Market share battles are accelerating in high-growth segments tied to the electric vehicle (EV) transition, notably battery cooling plates and anode foils. Huafon's domestic market share in the aluminum foil segment was estimated at approximately 15% in mid-2023; its trailing twelve months (TTM) revenue growth of 19.79% year-over-year through mid-2024-2025 signals momentum. The global heat exchanger aluminum foil market is projected to reach USD 2.86 billion by 2031, attracting CAPEX from both domestic and international players and intensifying rivalry. Capacity pivots by legacy producers toward EV-related foils and the entry of new global suppliers have increased the frequency and intensity of direct market share confrontations.

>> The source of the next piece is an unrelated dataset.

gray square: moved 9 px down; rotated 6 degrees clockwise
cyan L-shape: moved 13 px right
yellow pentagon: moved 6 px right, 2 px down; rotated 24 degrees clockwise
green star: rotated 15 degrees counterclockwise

| Metric | Huafon (latest reported) | Representative Peer 1 (Chalco/Aluminum) | Representative Peer 2 (Nanshan) | Industry Benchmark |
|---|---|---|---|---|
| Domestic foil market share | ~15% (mid-2023 est.) | ~10% (varies by segment) | ~8-12% (segment-dependent) | Top 5 combined ~45% |
| TTM revenue growth | 19.79% YoY (TTM) | ~5-12% YoY | ~8-15% YoY | Industry avg ~7-10% |
| Market capitalization | 20.58 billion CNY (late 2025) | varies (large state-owned >100 bn CNY) | varies (30-80 bn CNY) | N/A |
| P/E ratio | 16.52 (late 2025) | 10-20 depending on segment | 12-18 | Industry avg ~14-17 |
| ROE | 15.36% (Q3 2025) | ~8-18% | ~10-16% | Industry avg ~12% |
| Green/ESG certifications | ASI, 'green factory' status | Growing adoption | Growing adoption | Increasingly required |
Technological innovation and R&D spending are primary battlegrounds for long-term leadership. China's national R&D expenditure rose 8.9% in 2024 to 3,632.68 billion CNY, with enterprises accounting for the majority of experimental development spend. Huafon's strategy emphasizes high-technology, high-added-value products - thin-gauge, higher-strength foils, specialty alloys for battery and heat exchanger applications - supported by a high-standard technology research center and an expanding patent portfolio. Continuous investment is required to defend against replication by rivals such as Novelis Korea and UACJ; failure to advance alloy formulations or reduce thickness while maintaining mechanical and corrosion performance would risk ceding premium segments.
- Primary competitive levers: pricing pressure on commodity foils, R&D/technology differentiation, scale and CAPEX for new EV-related capacity, and ESG/certification credentials.
- External supply pressures: new low-cost primary aluminum projects (e.g., Vedanta 435 kt expansion in India) and capacity growth in Indonesia driving global oversupply risk.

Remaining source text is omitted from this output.